1 23  | 30.12.2021 - Mıse À Jour : 31.12.2021
3e Sommet de Partenariat Turquie-Afrique : des ambitions confortées

France

AA/ Paris / Ümit Dönmez

À l'issue du troisième Sommet de Partenariat Turquie-Afrique qui s'est tenu à Istanbul du 16 au 18 décembre passé, le président turc, Recep Tayyip Erdoğan a tenu une conférence de presse conjointe avec le président Félix Tshisekedi de la République démocratique du Congo, président de l'Union africaine (UA) co-organisatrice de l'événement, et le président de la Commission de l'UA, Moussa Faki Mahamat.

Erdogan a rappelé les liens historiques et fraternels liant les Turcs aux Nations africaines. Il a également souligné l'essor des relations diplomatiques, scientifiques, culturelles, économiques et stratégiques entre les pays africains et la Turquie, depuis l'année 2005, proclamée « Année de l'Afrique » en Turquie et depuis l'année 2008 lorsque l'UA a désigné la Turquie comme « partenaire stratégique ».



Le sommet organisé sous thème du « Partenariat renforcé pour le développement commun et la prospérité » a réuni les décideurs africains et turcs qui ont établi un plan d'action, couvrant la période 2022-2026, orientant le partenariat Afrique-Turquie « dans un large éventail de domaines allant de la paix, la sécurité et la justice aux investissements dans les infrastructures, le commerce et l'autonomisation des femmes ainsi que l'éducation des jeunes ».



Erdogan a remercié « tous nos amis qui ont soutenu notre lutte contre [l'organisation terroriste et putschiste] FETO en interdisant ses activités et en fermant ou en cédant à la Fondation Maarif les établissements d'enseignement affiliés à FETO. Nous nous attendons à juste titre à ce que cette attitude soit également adoptée par d'autres pays », a-t-il indiqué.



Le président turc a également exprimé sa détermination à maintenir et renforcer la coopération de son pays avec ses partenaires africains sur de nombreuses questions, notamment la lutte contre le terrorisme, le crime organisé et la drogue, le développement, l'éradication de la pauvreté, l'éducation et la lutte contre les épidémies et pandémies.
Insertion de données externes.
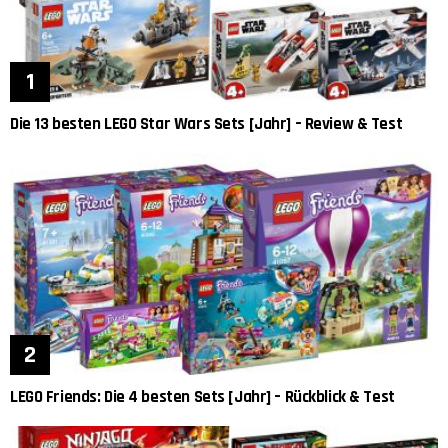
Die 13 besten LEGO Star Wars Sets [Jahr] – Review & Test
LEGO Friends: Die 4 besten Sets [Jahr] – Rückblick & Test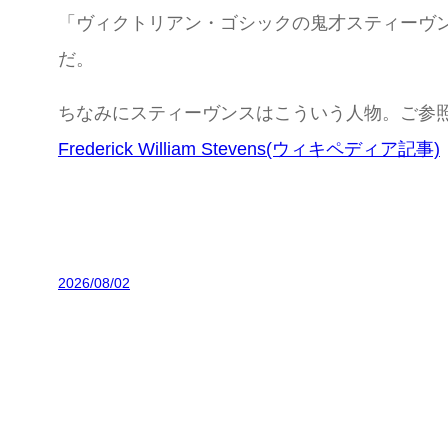
「ヴィクトリアン・ゴシックの鬼才スティーヴ
だ。
ちなみにスティーヴンスはこういう人物。ご参
Frederick William Stevens(ウィキペディア記事)
2026/08/02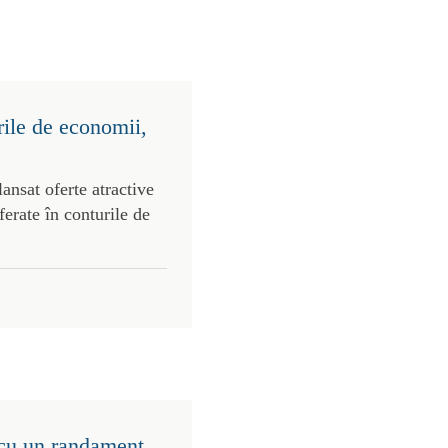
rile de economii,
ansat oferte atractive
ferate în conturile de
 cu un randament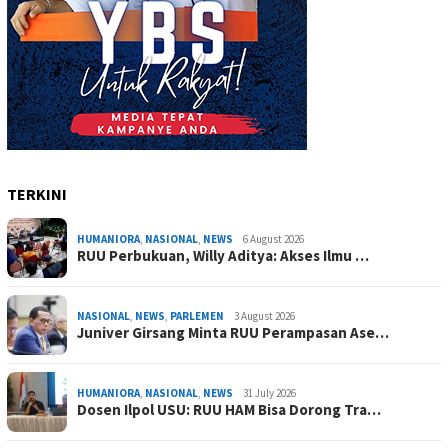
TERKINI
HUMANIORA
,
NASIONAL
,
NEWS
6 August 2026
RUU Perbukuan, Willy Aditya: Akses Ilmu …
NASIONAL
,
NEWS
,
PARLEMEN
3 August 2026
Juniver Girsang Minta RUU Perampasan Ase…
HUMANIORA
,
NASIONAL
,
NEWS
31 July 2026
Dosen Ilpol USU: RUU HAM Bisa Dorong Tra…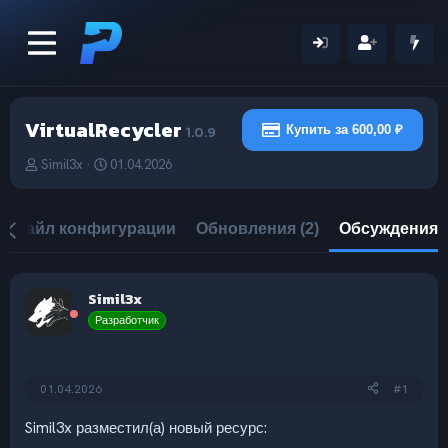
VirtualRecycler
1.0.9
Купить за 600,00 ₽
А
Д
Simil3x
01.04.2026
в
а
т
т
о
а
Файл конфигурации
Обновления (2)
Обсуждения
р
н
т
а
е
ч
м
а
Simil3x
ы
л
Разработчик
а
01.04.2026
#1
Simil3x разместил(а) новый ресурс: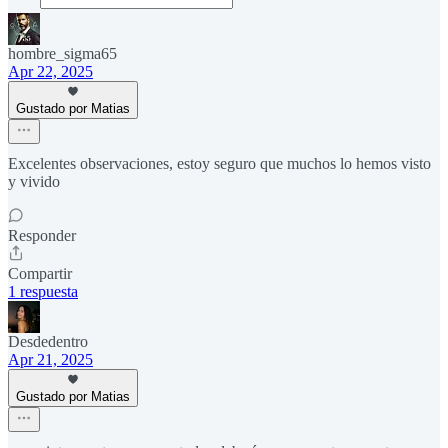
hombre_sigma65
Apr 22, 2025
Gustado por Matias
Excelentes observaciones, estoy seguro que muchos lo hemos visto
y vivido
Responder
Compartir
1 respuesta
Desdedentro
Apr 21, 2025
Gustado por Matias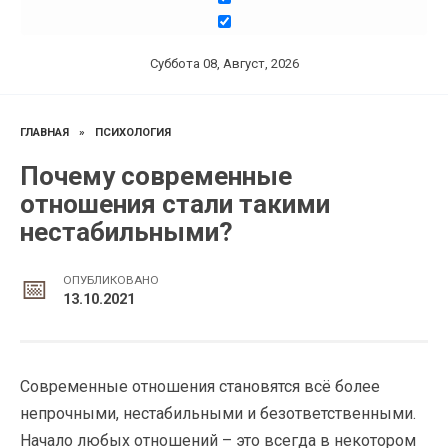
Суббота 08, Август, 2026
ГЛАВНАЯ
»
ПСИХОЛОГИЯ
Почему современные
отношения стали такими
нестабильными?
ОПУБЛИКОВАНО
13.10.2021
Современные отношения становятся всё более
непрочными, нестабильными и безответственными.
Начало любых отношений – это всегда в некотором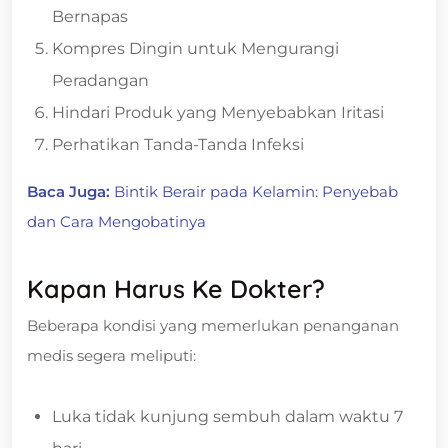
Bernapas
Kompres Dingin untuk Mengurangi
Peradangan
Hindari Produk yang Menyebabkan Iritasi
Perhatikan Tanda-Tanda Infeksi
Baca Juga:
Bintik Berair pada Kelamin: Penyebab
dan Cara Mengobatinya
Kapan Harus Ke Dokter?
Beberapa kondisi yang memerlukan penanganan
medis segera meliputi:
Luka tidak kunjung sembuh dalam waktu 7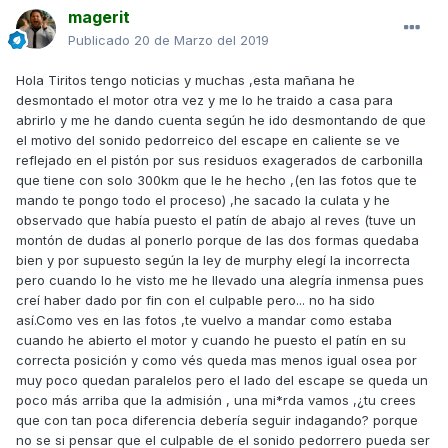
magerit
Publicado
20 de Marzo del 2019
Hola Tiritos tengo noticias y muchas ,esta mañana he
desmontado el motor otra vez y me lo he traido a casa para
abrirlo y me he dando cuenta según he ido desmontando de que
el motivo del sonido pedorreico del escape en caliente se ve
reflejado en el pistón por sus residuos exagerados de carbonilla
que tiene con solo 300km que le he hecho ,(en las fotos que te
mando te pongo todo el proceso) ,he sacado la culata y he
observado que había puesto el patín de abajo al reves (tuve un
montón de dudas al ponerlo porque de las dos formas quedaba
bien y por supuesto según la ley de murphy elegí la incorrecta
pero cuando lo he visto me he llevado una alegría inmensa pues
creí haber dado por fin con el culpable pero... no ha sido
así.Como ves en las fotos ,te vuelvo a mandar como estaba
cuando he abierto el motor y cuando he puesto el patín en su
correcta posición y como vés queda mas menos igual osea por
muy poco quedan paralelos pero el lado del escape se queda un
poco más arriba que la admisión , una mi*rda vamos ,¿tu crees
que con tan poca diferencia debería seguir indagando? porque
no se si pensar que el culpable de el sonido pedorrero pueda ser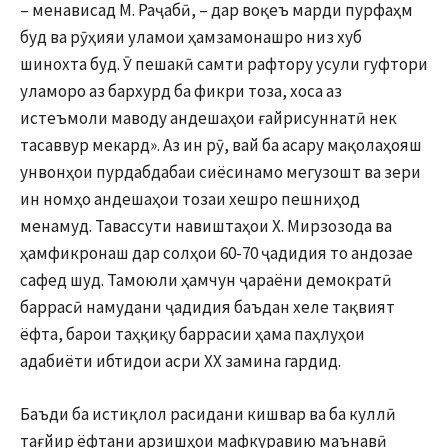
– менависад М. Раҷабӣ, – дар воқеъ марди пурфаҳм
буд ва рӯҳияи уламои ҳамзамонашро низ хуб
шинохта буд. Ӯ пешакӣ самти рафтору усули гуфтори
уламоро аз бархурд ба фикри тоза, хоса аз
истеъмоли маводу андешаҳои ғайрисуннатӣ нек
тасаввур мекард». Аз ин рӯ, вай ба асару мақолаҳояш
унвонҳои пурдабдабаи сиёсинамо мегузошт ва зери
ин номҳо андешаҳои тозаи хешро пешниҳод
менамуд. Тавассути навиштаҳои X. Мирзозода ва
ҳамфикронаш дар солҳои 60-70 ҷадидия то андозае
сафед шуд. Тамоюли ҳамчун ҷараёни демократӣ
баррасӣ намудани ҷадидия баъдан хеле тақвият
ёфта, барои таҳқиқу баррасии ҳама паҳлуҳои
адабиёти ибтидои асри XX замина гардид.
Баъди ба истиқлол расидани кишвар ва ба куллӣ
тағйир ёфтани арзишҳои мафкуравию маънавӣ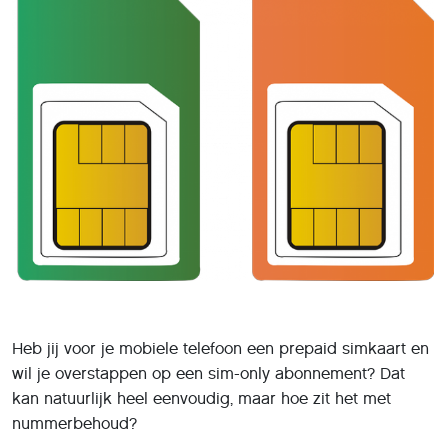
kan natuurlijk heel eenvoudig, maar hoe zit het met
nummerbehoud?
Als je overstapt naar een (sim only) abonnement hoef je
je geen zorgen meer te maken of je wel tegoed hebt: je
betaalt een vast maandbedrag voor een vast aantal
minuten en MB’s. Voordat je overstapt is alleen de vraag:
kun je met elke prepaid simkaart overstappen op een
sim only abonnement en daarbij je nummer behouden?
Het is een vraag die op het blog van
sim-onlyprovider
Simyo
is behandeld. In het blog legt de provider uit hoe
je overstapt van prepaid naar sim only. De belangrijkste
vraag daarna is dan: kan ik mijn nummer meenemen als
ik overstap naar sim only? Hoe zit het, kortom, met
nummerbehoud?
Overstappen van prepaid naar sim only
Als je belt via een prepaid-tegoed, kun je altijd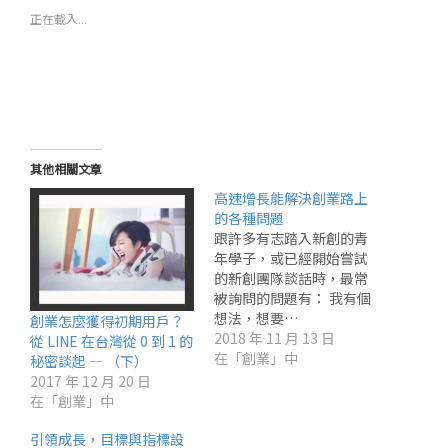
正在載入...
其他相關文章
高速增長能解決創業路上
的各種問題
跟許多有志踏入新創的青
年學子，或已經開始嘗試
的新創團隊談話時，最常
被詢問的問題有： 我有個
想法，想要…
創業怎麼獲得初期用戶？
2018 年 11 月 13 日
從 LINE 在台灣從 0 到 1 的
在「創業」中
秘密談起 — （下）
2017 年 12 月 20 日
在「創業」中
引領成長，目標與指標設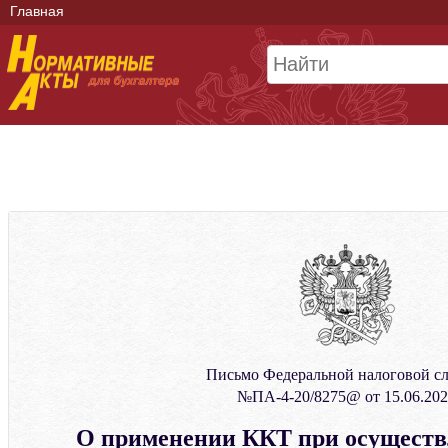
Главная
Письмо Федеральной налоговой с
№ПА-4-20/8275@ от 15.06.20
О применении ККТ при осуществ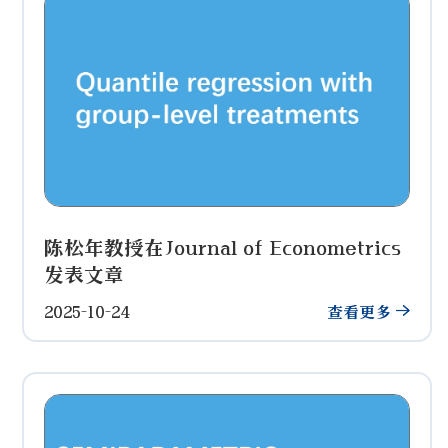
陈松年教授在Journal of Econometrics
发表文章
2025-10-24
查看更多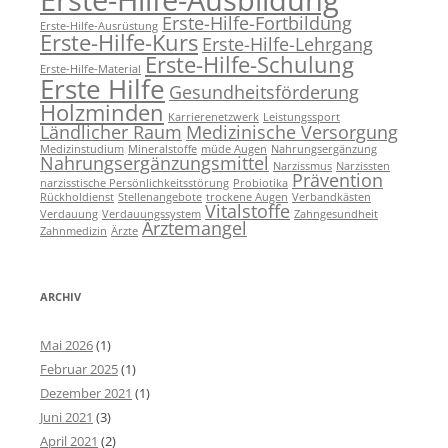
Erste-Hilfe-Ausbildung
Erste-Hilfe-Fortbildung
Erste-Hilfe-Ausrüstung
Erste-Hilfe-Kurs
Erste-Hilfe-Lehrgang
Erste-Hilfe-Schulung
Erste-Hilfe-Material
Erste Hilfe
Gesundheitsförderung
Holzminden
Karrierenetzwerk
Leistungssport
Ländlicher Raum
Medizinische Versorgung
Medizinstudium
Mineralstoffe
müde Augen
Nahrungsergänzung
Nahrungsergänzungsmittel
Narzissmus
Narzissten
Prävention
narzisstische Persönlichkeitsstörung
Probiotika
Rückholdienst
Stellenangebote
trockene Augen
Verbandkästen
Vitalstoffe
Verdauung
Verdauungssystem
Zahngesundheit
Ärztemangel
Zahnmedizin
Ärzte
ARCHIV
Mai 2026
(1)
Februar 2025
(1)
Dezember 2021
(1)
Juni 2021
(3)
April 2021
(2)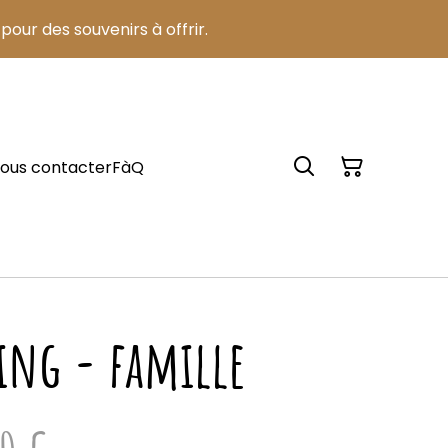
pour des souvenirs à offrir.
ous contacter
FàQ
ing - famille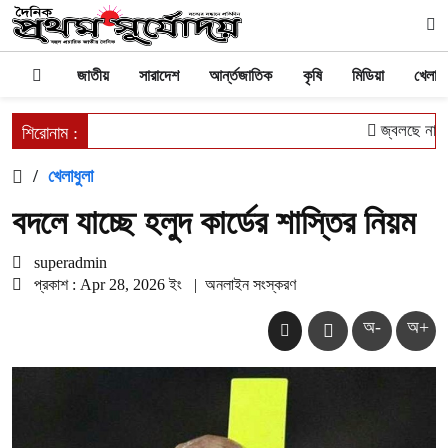
জাতীয়
সারাদেশ
আর্ন্তজাতিক
কৃষি
মিডিয়া
খেলাধু
জ্বলছে না চু
শিরোনাম :
/
খেলাধুলা
বদলে যাচ্ছে হলুদ কার্ডের শাস্তির নিয়ম
superadmin
প্রকাশ : Apr 28, 2026 ইং
|
অনলাইন সংস্করণ
অ-
অ+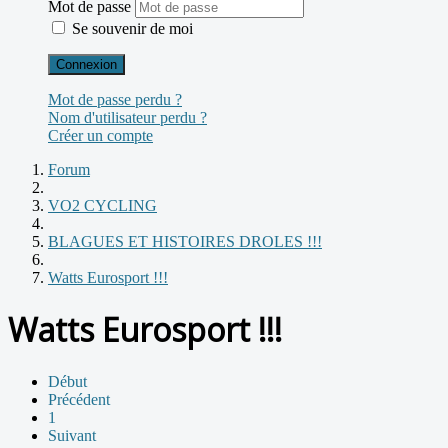
Mot de passe
Se souvenir de moi
Connexion
Mot de passe perdu ?
Nom d'utilisateur perdu ?
Créer un compte
Forum
VO2 CYCLING
BLAGUES ET HISTOIRES DROLES !!!
Watts Eurosport !!!
Watts Eurosport !!!
Début
Précédent
1
Suivant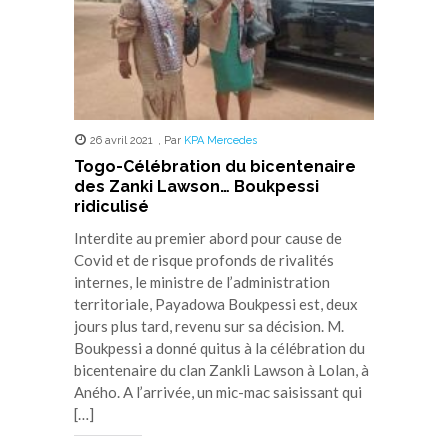
26 avril 2021
,
Par
KPA Mercedes
Togo-Célébration du bicentenaire
des Zanki Lawson… Boukpessi
ridiculisé
Interdite au premier abord pour cause de
Covid et de risque profonds de rivalités
internes, le ministre de l’administration
territoriale, Payadowa Boukpessi est, deux
jours plus tard, revenu sur sa décision. M.
Boukpessi a donné quitus à la célébration du
bicentenaire du clan Zankli Lawson à Lolan, à
Aného. A l’arrivée, un mic-mac saisissant qui
[…]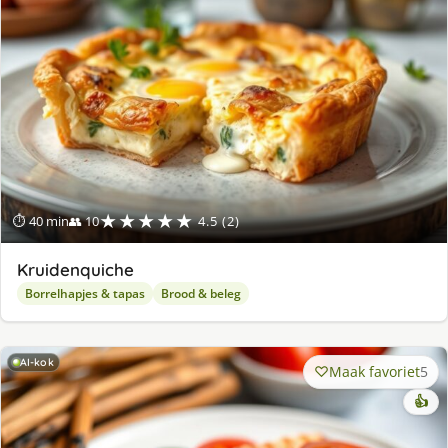
★★★★★
⏱ 40 min
👥 10
4.5 (2)
Kruidenquiche
Borrelhapjes & tapas
Brood & beleg
AI-kok
Maak favoriet
5
👍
- Large participation africaine au 3e Sommet de Partenariat Turquie-Afrique


Interrogé lundi par l'Agence Anadolu (AA), le président de l'Institut Prospective et sécurité en Europe (IPSE) note que « la troisième édition du sommet de partenariat Turquie - Afrique advient à un moment important pour les rapports de puissance en jeu en Afrique », alors que nombre d'États africains redessinent leurs relations diplomatiques et économiques avec leurs partenaires non-africains.


Rappelant la présence de « 16 chefs d’États et 102 ministres africains » à Istanbul lors du sommet qui s'est tenu du 16 au 18 décembre, Emmanuel Dupuy estime que cette large présence « conforte l’ancrage africain de la présidence Erdogan ».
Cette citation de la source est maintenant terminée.